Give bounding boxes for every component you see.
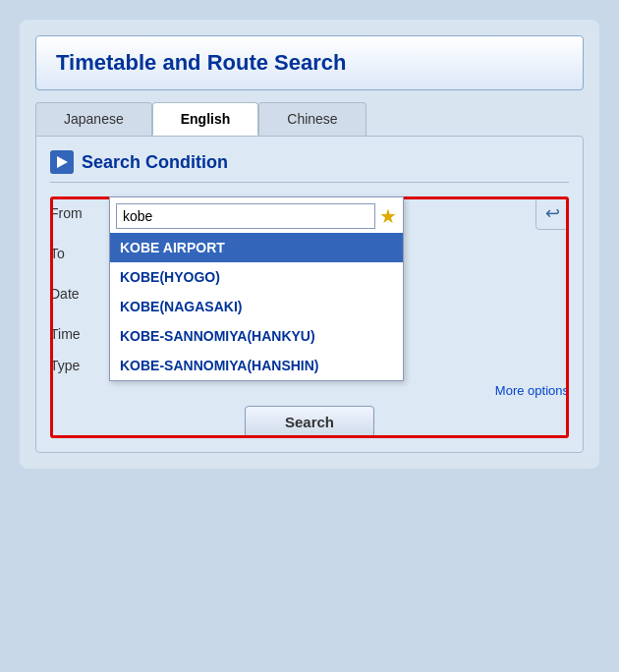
time-label: Time bbox=[50, 326, 104, 342]
star-icon[interactable]: ★ bbox=[379, 204, 397, 228]
tab-chinese[interactable]: Chinese bbox=[258, 102, 366, 136]
dropdown-item-kobe-nagasaki[interactable]: KOBE(NAGASAKI) bbox=[110, 292, 403, 321]
form-section-wrap: ★ KOBE AIRPORT KOBE(HYOGO) KOBE(NAGASAKI… bbox=[50, 196, 569, 438]
section-title: Search Condition bbox=[82, 152, 228, 173]
dropdown-popup: ★ KOBE AIRPORT KOBE(HYOGO) KOBE(NAGASAKI… bbox=[109, 196, 404, 381]
more-options-link[interactable]: More options bbox=[50, 383, 569, 398]
dropdown-input-row: ★ bbox=[110, 197, 403, 233]
search-button[interactable]: Search bbox=[245, 406, 374, 438]
date-label: Date bbox=[50, 286, 104, 302]
page-title: Timetable and Route Search bbox=[56, 50, 563, 76]
title-box: Timetable and Route Search bbox=[35, 35, 584, 90]
dropdown-list: KOBE AIRPORT KOBE(HYOGO) KOBE(NAGASAKI) … bbox=[110, 233, 403, 380]
tab-english[interactable]: English bbox=[152, 102, 259, 136]
main-panel: Search Condition ★ KOBE AIRPORT KOBE(HYO… bbox=[35, 136, 584, 453]
type-label: Type bbox=[50, 358, 104, 373]
to-label: To bbox=[50, 246, 104, 261]
tabs-row: Japanese English Chinese bbox=[35, 102, 584, 136]
dropdown-item-kobe-sannomiya-hanshin[interactable]: KOBE-SANNOMIYA(HANSHIN) bbox=[110, 351, 403, 380]
dropdown-item-kobe-hyogo[interactable]: KOBE(HYOGO) bbox=[110, 262, 403, 292]
reset-button[interactable]: ↩ bbox=[535, 196, 569, 230]
from-input[interactable] bbox=[116, 203, 375, 229]
search-btn-row: Search bbox=[50, 406, 569, 438]
outer-container: Timetable and Route Search Japanese Engl… bbox=[20, 20, 599, 469]
section-header: Search Condition bbox=[50, 150, 569, 183]
play-icon bbox=[50, 150, 74, 174]
dropdown-item-kobe-sannomiya-hankyu[interactable]: KOBE-SANNOMIYA(HANKYU) bbox=[110, 321, 403, 351]
from-label: From bbox=[50, 205, 104, 221]
dropdown-item-kobe-airport[interactable]: KOBE AIRPORT bbox=[110, 233, 403, 262]
tab-japanese[interactable]: Japanese bbox=[35, 102, 152, 136]
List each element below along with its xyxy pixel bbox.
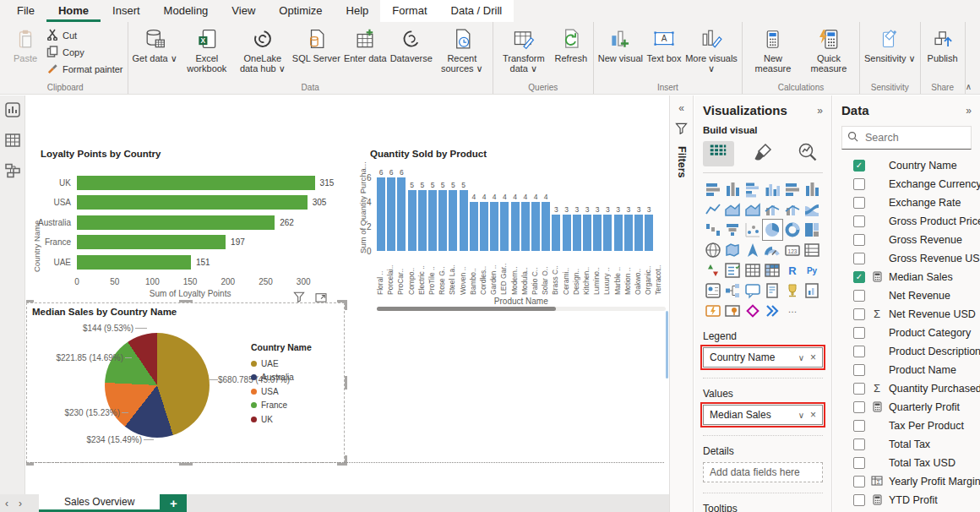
refresh-button[interactable]: Refresh [552,25,591,63]
viz-tab-analytics[interactable] [792,141,823,166]
bar-solar-o[interactable] [542,202,550,251]
bar-woven[interactable] [460,190,468,252]
paginated-report-icon[interactable] [803,281,823,301]
azure-map-icon[interactable] [743,240,763,260]
bar-uae[interactable] [77,255,191,270]
viz-tab-format-visual[interactable] [748,141,779,166]
report-canvas[interactable]: Loyalty Points by Country UK315USA305Aus… [26,95,669,494]
donut-chart-icon[interactable] [782,220,803,240]
bar-oakwo[interactable] [634,215,643,252]
checkbox-unchecked[interactable] [853,253,865,264]
bar-floral[interactable] [377,177,385,251]
line-chart-icon[interactable] [703,199,723,220]
checkbox-unchecked[interactable] [853,215,865,227]
bar-rose-g[interactable] [438,190,447,252]
treemap-icon[interactable] [803,220,823,240]
canvas-scrollbar[interactable] [666,311,668,379]
bar-steel-la[interactable] [449,190,457,252]
funnel-chart-icon[interactable] [723,220,743,240]
checkbox-unchecked[interactable] [853,308,865,320]
ribbon-tab-help[interactable]: Help [335,0,381,22]
legend-field-pill[interactable]: Country Name ∨ × [703,347,823,368]
power-apps-icon[interactable] [703,301,723,321]
new-measure-button[interactable]: New measure [745,25,801,74]
pct-stacked-bar-chart-icon[interactable] [782,179,803,199]
excel-workbook-button[interactable]: XExcel workbook [179,25,235,74]
stacked-area-chart-icon[interactable] [743,199,763,220]
get-data-button[interactable]: Get data ∨ [131,25,179,63]
chevron-down-icon[interactable]: ∨ [798,411,804,420]
bar-compo[interactable] [408,190,416,252]
ribbon-chart-icon[interactable] [803,199,823,220]
data-view-icon[interactable] [5,133,20,151]
bar-led-gar[interactable] [500,202,509,251]
python-visual-icon[interactable]: Py [803,260,823,281]
field-row-country-name[interactable]: ✓Country Name [841,156,972,175]
field-row-product-name[interactable]: Product Name [841,361,972,379]
format-painter-button[interactable]: Format painter [46,63,123,76]
field-row-net-revenue[interactable]: Net Revenue [841,286,972,305]
field-row-total-tax[interactable]: Total Tax [841,435,972,454]
ribbon-tab-format[interactable]: Format [380,0,438,22]
field-row-net-revenue-usd[interactable]: ΣNet Revenue USD [841,305,972,324]
checkbox-unchecked[interactable] [853,383,865,395]
checkbox-unchecked[interactable] [853,327,865,339]
stacked-bar-chart-icon[interactable] [703,179,723,199]
bar-bambo[interactable] [470,202,478,251]
field-row-exchange-currency[interactable]: Exchange Currency [841,175,972,193]
field-row-gross-revenue[interactable]: Gross Revenue [841,231,972,249]
ribbon-tab-file[interactable]: File [5,0,46,22]
bar-motion[interactable] [624,215,633,252]
line-stacked-column-chart-icon[interactable] [763,199,783,220]
legend-item-uae[interactable]: UAE [251,357,312,371]
page-tab-sales-overview[interactable]: Sales Overview [39,494,160,512]
field-row-product-description[interactable]: Product Description [841,342,972,361]
field-row-gross-product-price[interactable]: Gross Product Price [841,212,972,231]
legend-item-france[interactable]: France [251,399,312,413]
bar-uk[interactable] [77,176,315,190]
ribbon-tab-insert[interactable]: Insert [101,0,152,22]
area-chart-icon[interactable] [723,199,743,220]
legend-item-usa[interactable]: USA [251,384,312,399]
bar-cerami[interactable] [563,215,571,252]
remove-field-icon[interactable]: × [810,409,816,421]
ribbon-tab-modeling[interactable]: Modeling [152,0,220,22]
details-field-well[interactable]: Add data fields here [703,462,823,482]
bar-usa[interactable] [77,195,308,210]
field-row-gross-revenue-usd[interactable]: Gross Revenue USD [841,249,972,268]
bar-porcelai[interactable] [387,177,395,251]
resize-handle[interactable] [337,300,347,310]
decomposition-tree-icon[interactable] [723,281,743,301]
checkbox-unchecked[interactable] [853,476,865,487]
checkbox-unchecked[interactable] [853,494,865,506]
ribbon-tab-view[interactable]: View [220,0,267,22]
next-page-arrow[interactable]: › [14,494,27,512]
bar-garden[interactable] [490,202,498,251]
checkbox-unchecked[interactable] [853,234,865,246]
remove-field-icon[interactable]: × [810,351,816,363]
field-row-exchange-rate[interactable]: Exchange Rate [841,193,972,212]
resize-handle[interactable] [179,300,193,302]
smart-narrative-icon[interactable] [763,281,783,301]
sql-server-button[interactable]: SQL Server [291,25,342,63]
field-row-yearly-profit-margin[interactable]: ΣYearly Profit Margin [841,472,972,491]
arcgis-map-icon[interactable] [723,301,743,321]
checkbox-unchecked[interactable] [853,364,865,376]
publish-button[interactable]: Publish [923,25,962,63]
ribbon-tab-home[interactable]: Home [46,0,101,22]
bar-kitchen[interactable] [583,215,591,252]
matrix-icon[interactable] [763,260,783,281]
cut-button[interactable]: Cut [46,29,123,42]
model-view-icon[interactable] [5,163,20,182]
gauge-icon[interactable] [763,240,783,260]
checkbox-unchecked[interactable] [853,438,865,450]
filled-map-icon[interactable] [723,240,743,260]
more-visuals-button[interactable]: More visuals ∨ [683,25,739,74]
chevron-down-icon[interactable]: ∨ [798,353,804,362]
bar-lumino[interactable] [593,215,602,252]
line-clustered-column-chart-icon[interactable] [782,199,803,220]
bar-patio-c[interactable] [531,202,540,251]
power-automate-icon[interactable] [763,301,783,321]
r-script-icon[interactable]: R [782,260,803,281]
field-search-box[interactable] [841,126,972,150]
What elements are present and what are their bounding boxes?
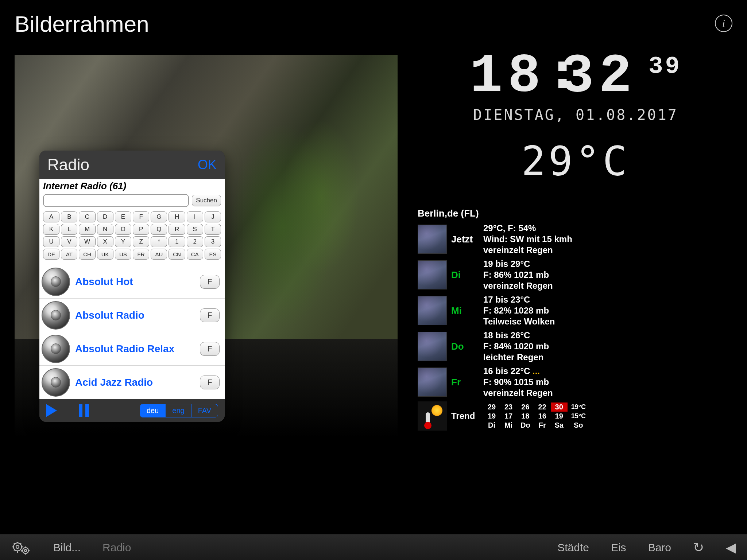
kbd-key-p[interactable]: P bbox=[133, 224, 149, 235]
weather-trend-row: Trend 292326223019°C191718161915°CDiMiDo… bbox=[418, 401, 622, 431]
segment-deu[interactable]: deu bbox=[140, 404, 166, 417]
kbd-key-ca[interactable]: CA bbox=[187, 249, 203, 260]
info-button[interactable]: i bbox=[715, 15, 732, 32]
trend-table: 292326223019°C191718161915°CDiMiDoFrSaSo bbox=[483, 402, 589, 430]
toolbar-radio[interactable]: Radio bbox=[102, 541, 131, 554]
favorite-button[interactable]: F bbox=[200, 275, 220, 289]
radio-group-label: Internet Radio (61) bbox=[39, 179, 225, 192]
radio-station-list[interactable]: Absolut Hot F Absolut Radio F Absolut Ra… bbox=[39, 265, 225, 399]
kbd-key-e[interactable]: E bbox=[115, 211, 131, 222]
weather-icon bbox=[418, 296, 447, 325]
kbd-key-i[interactable]: I bbox=[187, 211, 203, 222]
svg-point-1 bbox=[16, 545, 19, 548]
kbd-key-1[interactable]: 1 bbox=[169, 236, 185, 247]
weather-day-row: Do 18 bis 26°CF: 84% 1020 mbleichter Reg… bbox=[418, 330, 622, 363]
kbd-key-c[interactable]: C bbox=[79, 211, 95, 222]
toolbar-staedte[interactable]: Städte bbox=[557, 541, 589, 554]
reload-icon[interactable]: ↻ bbox=[693, 540, 704, 555]
trend-cell: Mi bbox=[500, 421, 517, 430]
radio-ok-button[interactable]: OK bbox=[198, 157, 217, 172]
station-row[interactable]: Acid Jazz Radio F bbox=[39, 366, 225, 399]
kbd-key-us[interactable]: US bbox=[115, 249, 131, 260]
kbd-key-o[interactable]: O bbox=[115, 224, 131, 235]
kbd-key-w[interactable]: W bbox=[79, 236, 95, 247]
kbd-key-d[interactable]: D bbox=[97, 211, 113, 222]
kbd-key-b[interactable]: B bbox=[61, 211, 77, 222]
trend-cell: 15°C bbox=[568, 412, 589, 421]
trend-cell: 26 bbox=[517, 402, 534, 412]
kbd-key-n[interactable]: N bbox=[97, 224, 113, 235]
weather-day-desc: 19 bis 29°CF: 86% 1021 mbvereinzelt Rege… bbox=[483, 258, 553, 291]
kbd-key-3[interactable]: 3 bbox=[205, 236, 221, 247]
station-row[interactable]: Absolut Radio Relax F bbox=[39, 332, 225, 366]
speaker-icon bbox=[42, 335, 70, 363]
kbd-key-l[interactable]: L bbox=[61, 224, 77, 235]
kbd-key-es[interactable]: ES bbox=[205, 249, 221, 260]
favorite-button[interactable]: F bbox=[200, 308, 220, 322]
radio-language-segment[interactable]: deuengFAV bbox=[140, 404, 218, 417]
kbd-key-y[interactable]: Y bbox=[115, 236, 131, 247]
toolbar-eis[interactable]: Eis bbox=[611, 541, 626, 554]
play-button[interactable] bbox=[46, 404, 57, 417]
trend-cell: 22 bbox=[534, 402, 551, 412]
station-row[interactable]: Absolut Hot F bbox=[39, 265, 225, 299]
station-name: Absolut Radio Relax bbox=[75, 343, 195, 355]
kbd-key-de[interactable]: DE bbox=[43, 249, 59, 260]
kbd-key-q[interactable]: Q bbox=[151, 224, 167, 235]
toolbar-bild[interactable]: Bild... bbox=[53, 541, 81, 554]
station-name: Absolut Radio bbox=[75, 310, 195, 321]
clock-temperature: 29°C bbox=[426, 138, 725, 184]
weather-day-row: Di 19 bis 29°CF: 86% 1021 mbvereinzelt R… bbox=[418, 258, 622, 291]
trend-cell: So bbox=[568, 421, 589, 430]
kbd-key-x[interactable]: X bbox=[97, 236, 113, 247]
favorite-button[interactable]: F bbox=[200, 342, 220, 356]
kbd-key-au[interactable]: AU bbox=[151, 249, 167, 260]
kbd-key-k[interactable]: K bbox=[43, 224, 59, 235]
trend-cell: 17 bbox=[500, 412, 517, 421]
radio-search-input[interactable] bbox=[43, 194, 189, 207]
weather-day-row: Fr 16 bis 22°C ...F: 90% 1015 mbvereinze… bbox=[418, 366, 622, 398]
kbd-key-fr[interactable]: FR bbox=[133, 249, 149, 260]
kbd-key-v[interactable]: V bbox=[61, 236, 77, 247]
kbd-key-j[interactable]: J bbox=[205, 211, 221, 222]
favorite-button[interactable]: F bbox=[200, 376, 220, 389]
kbd-key-s[interactable]: S bbox=[187, 224, 203, 235]
clock-time: 18 : 32 39 bbox=[426, 47, 725, 102]
back-icon[interactable]: ◀ bbox=[726, 540, 736, 555]
kbd-key-2[interactable]: 2 bbox=[187, 236, 203, 247]
weather-icon bbox=[418, 225, 447, 254]
kbd-key-f[interactable]: F bbox=[133, 211, 149, 222]
kbd-key-m[interactable]: M bbox=[79, 224, 95, 235]
kbd-key-*[interactable]: * bbox=[151, 236, 167, 247]
weather-icon bbox=[418, 368, 447, 397]
trend-cell: Sa bbox=[551, 421, 568, 430]
kbd-key-uk[interactable]: UK bbox=[97, 249, 113, 260]
segment-eng[interactable]: eng bbox=[166, 404, 191, 417]
kbd-key-t[interactable]: T bbox=[205, 224, 221, 235]
kbd-key-g[interactable]: G bbox=[151, 211, 167, 222]
radio-title: Radio bbox=[47, 156, 89, 174]
station-name: Absolut Hot bbox=[75, 276, 195, 288]
segment-FAV[interactable]: FAV bbox=[191, 404, 218, 417]
toolbar-baro[interactable]: Baro bbox=[648, 541, 671, 554]
kbd-key-h[interactable]: H bbox=[169, 211, 185, 222]
radio-search-button[interactable]: Suchen bbox=[192, 195, 221, 206]
trend-icon bbox=[418, 401, 447, 431]
radio-filter-keyboard: ABCDEFGHIJKLMNOPQRSTUVWXYZ*123DEATCHUKUS… bbox=[39, 210, 225, 265]
weather-day-row: Mi 17 bis 23°CF: 82% 1028 mbTeilweise Wo… bbox=[418, 294, 622, 327]
station-row[interactable]: Absolut Radio F bbox=[39, 299, 225, 332]
kbd-key-cn[interactable]: CN bbox=[169, 249, 185, 260]
kbd-key-ch[interactable]: CH bbox=[79, 249, 95, 260]
radio-footer: deuengFAV bbox=[39, 399, 225, 422]
settings-gear-icon[interactable] bbox=[11, 540, 31, 555]
weather-day-label: Mi bbox=[451, 305, 479, 316]
kbd-key-a[interactable]: A bbox=[43, 211, 59, 222]
pause-button[interactable] bbox=[79, 404, 89, 417]
kbd-key-z[interactable]: Z bbox=[133, 236, 149, 247]
kbd-key-at[interactable]: AT bbox=[61, 249, 77, 260]
weather-day-label: Jetzt bbox=[451, 234, 479, 245]
kbd-key-u[interactable]: U bbox=[43, 236, 59, 247]
weather-day-label: Do bbox=[451, 341, 479, 352]
kbd-key-r[interactable]: R bbox=[169, 224, 185, 235]
bottom-toolbar: Bild... Radio Städte Eis Baro ↻ ◀ bbox=[0, 534, 747, 560]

:::

Required action >> Copy out each line of the material in which the word "SANNOMIYA" turns up.

Written response >>
dropdown-item-kobe-sannomiya-hanshin[interactable]: KOBE-SANNOMIYA(HANSHIN) bbox=[110, 351, 403, 380]
dropdown-item-kobe-sannomiya-hankyu[interactable]: KOBE-SANNOMIYA(HANKYU) bbox=[110, 321, 403, 351]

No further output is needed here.